The biggest key to beating the Pittsburgh Steelers is stopping Ben Roethlisberger and his connection with Antonio Brown. And the way to stop that connection is applying pressure to Big Ben.
“Yeah, we’ve said here in the past, the objective is always to affect the quarterback,” Chiefs DC Bob Sutton said this week. “You do that in a million ways; the obvious one is, ‘Hey, sack him, hit him.’ Sometimes you affect him with really tight coverage, sometimes you affect him with the pocket pushing.”
Upon further review, the Chiefs first interception against Ryan Fitzpatrick last week was a thing of beauty. The pressure affected Fitzpatrick on his throw, Marcus Peters is smart and understood how the pressure would affect him and made a jump on the ball for the interception. The Chiefs pressure - even without a sack - also forced an interception in the end zone.
“There are a lot of different ways that you play on defense, but at the end the guy that you have to affect is the quarterback,” Sutton said. “When you don’t, it is a hard day. It can be a really hard day on defense if that guy is in a great rhythm. The guys are so skilled and so accurate that if you don’t affect them and don’t challenge his throws, it’s just really difficult at times.”

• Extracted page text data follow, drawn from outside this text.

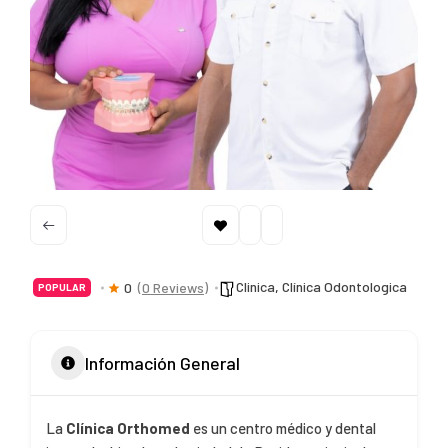
Clinica
,
Clínica Odontologica
0
(0 Reviews)
POPULAR
Información General
La
Clínica Orthomed
es un centro médico y dental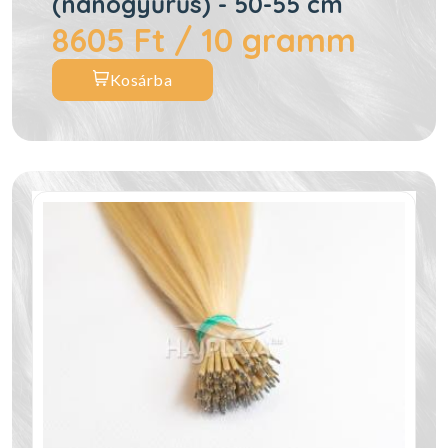
(nanogyűrűs) - 50-55 cm
8605 Ft / 10 gramm
Kosárba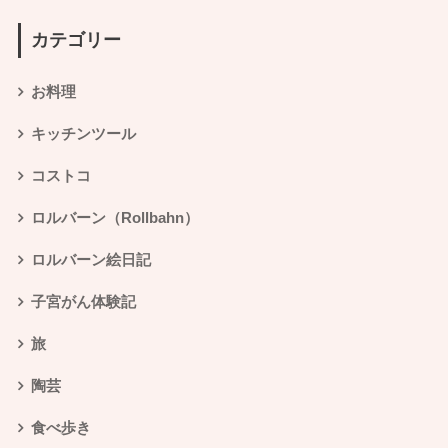
カテゴリー
お料理
キッチンツール
コストコ
ロルバーン（Rollbahn）
ロルバーン絵日記
子宮がん体験記
旅
陶芸
食べ歩き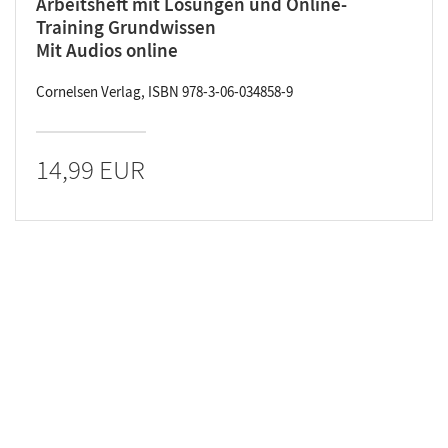
Arbeitsheft mit Lösungen und Online-
Training Grundwissen
Mit Audios online
Cornelsen Verlag, ISBN 978-3-06-034858-9
14,99 EUR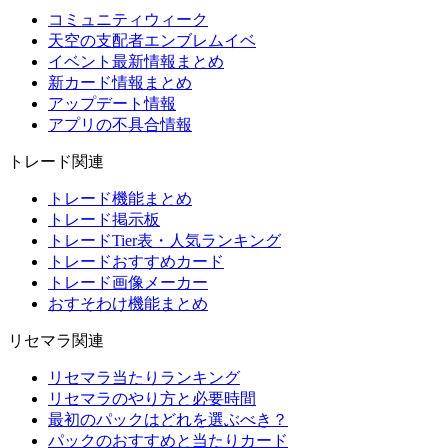
コミュニティウィーク
天空の支配者エンブレムイベ
イベント最新情報まとめ
新カード情報まとめ
アップデート情報
アプリの不具合情報
トレード関連
トレード機能まとめ
トレード掲示板
トレードTier表・人気ランキング
トレードおすすめカード
トレード画像メーカー
おすそわけ機能まとめ
リセマラ関連
リセマラ当たりランキング
リセマラのやり方と必要時間
最初のパックはどれを選ぶべき？
パックのおすすめと当たりカード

Fitzpatrick isn’t on Big Ben’s level, so affecting the quarterback is especially true with Roethlisberger, Antonio Brown and the rest of the Steelers offense. Eagles DT Fletcher Cox had a great game last week against the Steelers, who have injuries at the guard position. The Chiefs strength has to be the defensive line in this game. Tamba Hali is good for some pressure in his limited snaps but the Chiefs have to collapse the pocket from the inside. I wouldn’t mind seeing 20-30 snaps from Chris Jones.